Ebos boosts first-half profit, raises annual earnings outlook

Ebos said profit would have been $3.7 million higher had the kiwi dollar not appreciated against its Australian counterpart.

UPDATED: Ebos Group's recent acquisitions helped the pharmaceutical and animal health products maker lift first-half profit 7.2% and fatten its dividend to shareholders, while also bolstering the outlook for annual earnings.

Net profit rose to $68.8 million, or 45.4 cents per share, in the six months ended Dec. 31 from $64.2 million, or 42.5 cents, a year earlier, the Christchurch-based company said. Revenue climbed 21% to $3.96 billion. Forsyth Barr analyst Chelsea Leadbetter was picking net profit of $68.8 million on revenue of $3.76 billion.

Ebos said profit would have been $3.7 million higher had the kiwi dollar not appreciated against its Australian counterpart, and it upgraded annual guidance for underlying profit to be at the upper end of a previous projection for growth of 7-to-10%.

Chief executive Patrick Davies told BusinessDesk that the firm's diverse portfolio helped offset any softness in some areas of the group. He's optimistic about the medium-term prospects for the group, with healthcare set to benefit from an aging demographic and spending on animal health on the rise.

"We think we're in some pretty good segments, that over the long term will continue to do reasonably well," Davies said. "We're exposed to underlying themes that are good, that are positive - you might see some bumps in the road but over the longer term good business in healthcare and animal care should do well."

Ebos transformed itself in 2013 with the purchase of Australian pharmaceutical wholesaler and distributor Symbion, its biggest-ever deal, and has since bought New Zealand vitamin and herbal tea maker Red Seal, pharmaceuticals firm Zest, Australian pharmacy retailer Good Price Pharmacy Warehouse, the BlackHawk Premium Pet Care pet food business, and more recently merged its Australian Chemmart pharmacy chain with rival Terry White Group.

The company's healthcare segment boosted revenue 18% to $3.74 billion, and increased earnings before interest, tax, depreciation and amortisation 6.9% to $106.7 million, while animal care revenue was up 5.98% to $216.1 million for an 11% gain in earnings to $21.1 million.

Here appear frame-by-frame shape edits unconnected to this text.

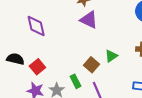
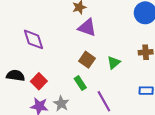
brown square: (91, 65) -> (87, 60), moved
green rectangle: (75, 81) -> (80, 83), moved

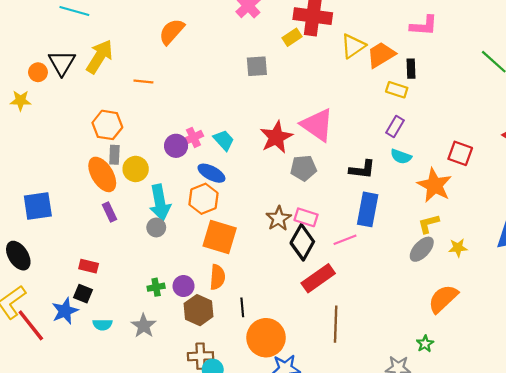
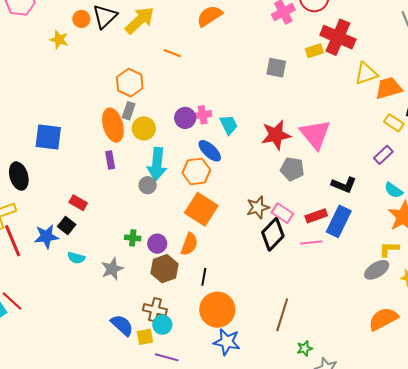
cyan semicircle: (401, 156) -> (394, 190), moved
red rectangle: (318, 278) -> (316, 216), moved, size x0.7
green star: (425, 344) -> (305, 348), moved

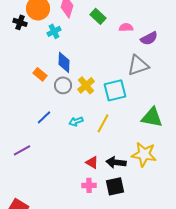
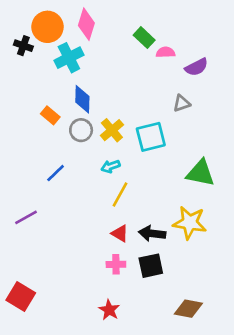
green rectangle: (98, 16) -> (144, 38), moved
cyan cross: (54, 31) -> (69, 58), size x1.5
gray triangle: (138, 65) -> (182, 103), size x0.6
cyan arrow: (76, 121) -> (111, 166), moved
yellow line: (103, 123) -> (120, 195), moved

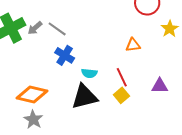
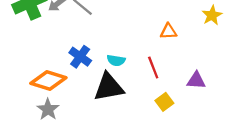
blue cross: (65, 55) -> (80, 57), moved
yellow square: (121, 95) -> (164, 102), moved

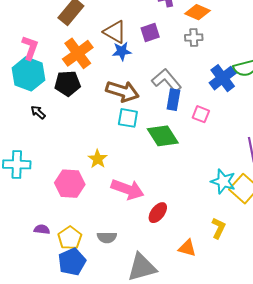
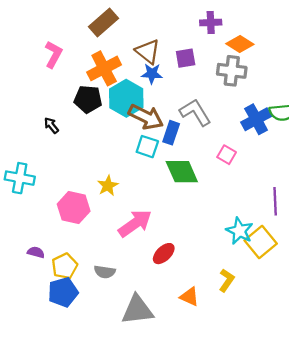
gray cross: (194, 38) -> (232, 71), size x1.5
cyan hexagon: (28, 74) -> (126, 98), moved
blue rectangle: (173, 100) -> (171, 133), moved
pink arrow: (128, 189) -> (135, 223), turned -64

Davies said Ebos is ready to make any new investments when the right opportunity presents itself, chiefly by managing a strong balance sheet. The company's net debt shrank to $288.1 million as at Dec. 31 from $379.3 million a year earlier, or a ratio to earnings of 1.25 times down from 1.8 times.

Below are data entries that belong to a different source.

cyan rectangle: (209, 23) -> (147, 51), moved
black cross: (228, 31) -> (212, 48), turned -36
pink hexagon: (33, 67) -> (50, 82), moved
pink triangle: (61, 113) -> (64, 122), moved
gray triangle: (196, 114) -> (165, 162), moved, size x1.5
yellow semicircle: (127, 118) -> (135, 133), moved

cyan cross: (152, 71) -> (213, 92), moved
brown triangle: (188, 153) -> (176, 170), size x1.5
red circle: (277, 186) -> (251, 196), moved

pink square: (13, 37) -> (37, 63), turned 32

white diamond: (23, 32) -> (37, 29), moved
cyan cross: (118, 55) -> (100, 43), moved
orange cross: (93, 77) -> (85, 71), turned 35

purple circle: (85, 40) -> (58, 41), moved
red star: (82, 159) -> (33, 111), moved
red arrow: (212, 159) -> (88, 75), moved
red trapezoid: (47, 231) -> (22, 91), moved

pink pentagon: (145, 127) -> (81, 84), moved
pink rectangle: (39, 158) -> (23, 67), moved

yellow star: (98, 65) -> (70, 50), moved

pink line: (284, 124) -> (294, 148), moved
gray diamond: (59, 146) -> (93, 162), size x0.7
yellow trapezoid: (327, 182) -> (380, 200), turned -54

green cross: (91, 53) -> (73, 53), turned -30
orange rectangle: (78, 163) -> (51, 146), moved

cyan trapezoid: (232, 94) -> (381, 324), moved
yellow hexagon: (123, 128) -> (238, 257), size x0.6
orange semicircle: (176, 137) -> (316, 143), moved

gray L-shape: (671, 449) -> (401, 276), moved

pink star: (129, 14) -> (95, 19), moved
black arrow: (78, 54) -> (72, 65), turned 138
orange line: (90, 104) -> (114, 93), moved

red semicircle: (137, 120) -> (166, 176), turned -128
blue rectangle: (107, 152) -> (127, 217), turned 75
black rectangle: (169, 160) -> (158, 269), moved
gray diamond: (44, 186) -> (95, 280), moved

The company's board looks at new investment options every time it meets and turns down far more than what it pursues, Davies said.

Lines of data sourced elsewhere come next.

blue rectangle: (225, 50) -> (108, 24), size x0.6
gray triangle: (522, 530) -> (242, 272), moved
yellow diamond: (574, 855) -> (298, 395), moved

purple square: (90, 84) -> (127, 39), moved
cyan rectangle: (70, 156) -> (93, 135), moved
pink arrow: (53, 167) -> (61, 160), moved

He's more interested in pursuing changes in the Australian pharmacy sector, using the merged Terry White Chemmart vehicle, with the sector likely to go through a period of consolidation, irrespective of whether regulation is changed to allow corporate investment.

Other areas that would pique Davies' interest would be in branded consumer products businesses that could potentially open export options and animal health products. The company is also investing in new automation in Australia for its healthcare distribution, with a A$55 million factory in Brisbane expected to be completed next year.

The board declared an interim dividend of 30 cents per share, up 15% from a year earlier, payable on April 7 with a March 17 record date. That's more than the 28.5 cent dividend predicted by Forsyth Barr's Leadbetter.

Ebos shares increased 0.2% to $18.14, and have gained 39% over the past 12 months.